Live Helmet Detection
Mrs. R. Vijaya Lakshmi1, K.Hindu2 , G.Hariharan3
1 Asst. Professor , Mahatma Gandhi Institute of Technology
2,3UG Student, Mahatma Gandhi Institute of Technology
Abstract: In recent years, computer technology has found a significant application in the realm of real time surveillance, particularly in the automatic recognition of motorcyclists wearing helmets. This endeavor has been greatly facilitated by the rise of deep learning methods, which excel in tasks such as object detection and classification. However, despite their efficacy, these methods encounter several challenges that limit their accuracy in identifying motorcycle helmets. Issues such as limited resolution, poor lighting conditions, adverse weather, and occlusion present formidable obstacles. To address these challenges, a novel approach leveraging the Faster R CNN model has been proposed. This method, unlike traditional approaches, adopts a two-step training process.

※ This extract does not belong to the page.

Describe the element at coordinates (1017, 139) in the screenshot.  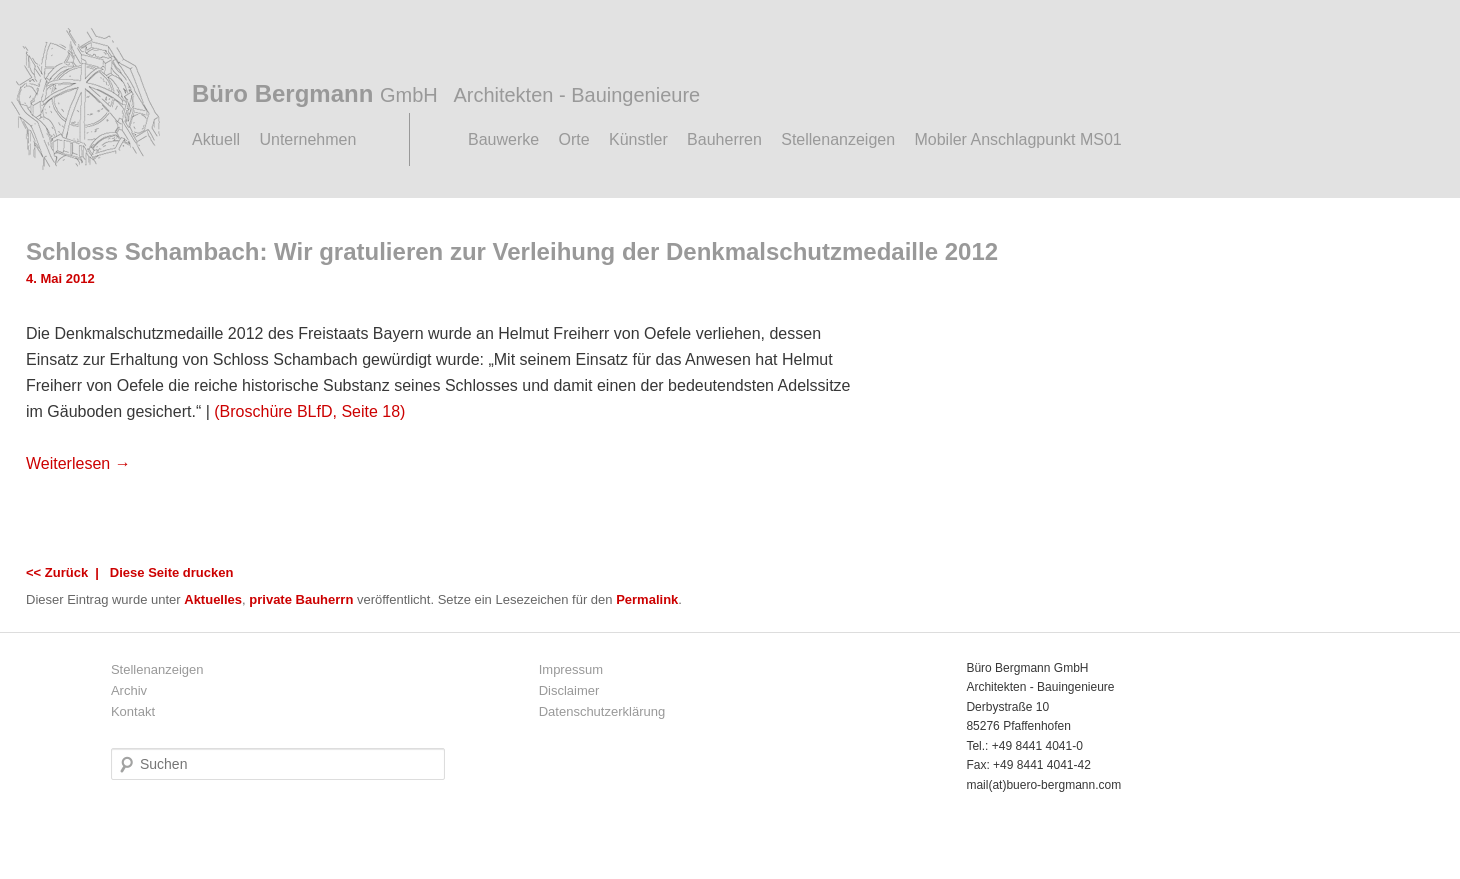
I see `Mobiler Anschlagpunkt MS01` at that location.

Initially, the Region Proposal Network (RPN) is trained using the input image. Subsequently, the weights obtained from RPN are utilized to train the Faster R- CNN model. This methodology aims to enhance helmet detection accuracy in live surveillance footage. Experimental results have showcased promising outcomes, with a remarkable 95% accuracy rate achieved in identifying motorcycle helmets within live surveillance streams. These findings underscore the potential of deep learning methodologies in the domain of
automatic helmet detection for motorcyclists in real-time surveillance scenarios. Moreover, they demonstrate the effectiveness of the proposed strategy in mitigating the challenges faced by existing models. By harnessing the power of deep learning and refining the training process, this innovative approach has demonstrated its capability to overcome the inherent limitations of current methods. It not only enhances the safety measures for motorcyclists but also underscores the broader applicability of deep learning techniques in real-world scenarios. In conclusion, the successful implementation of the Faster R-CNN model in automatic helmet recognition signifies a significant advancement in surveillance technology. It not only showcases the adaptability of deep learning algorithms but also underscores their potential in addressing real-world challenges. Moving forward, continued research and development in this field hold the promise of further enhancing safety measures and optimizing surveillance systems for diverse applications.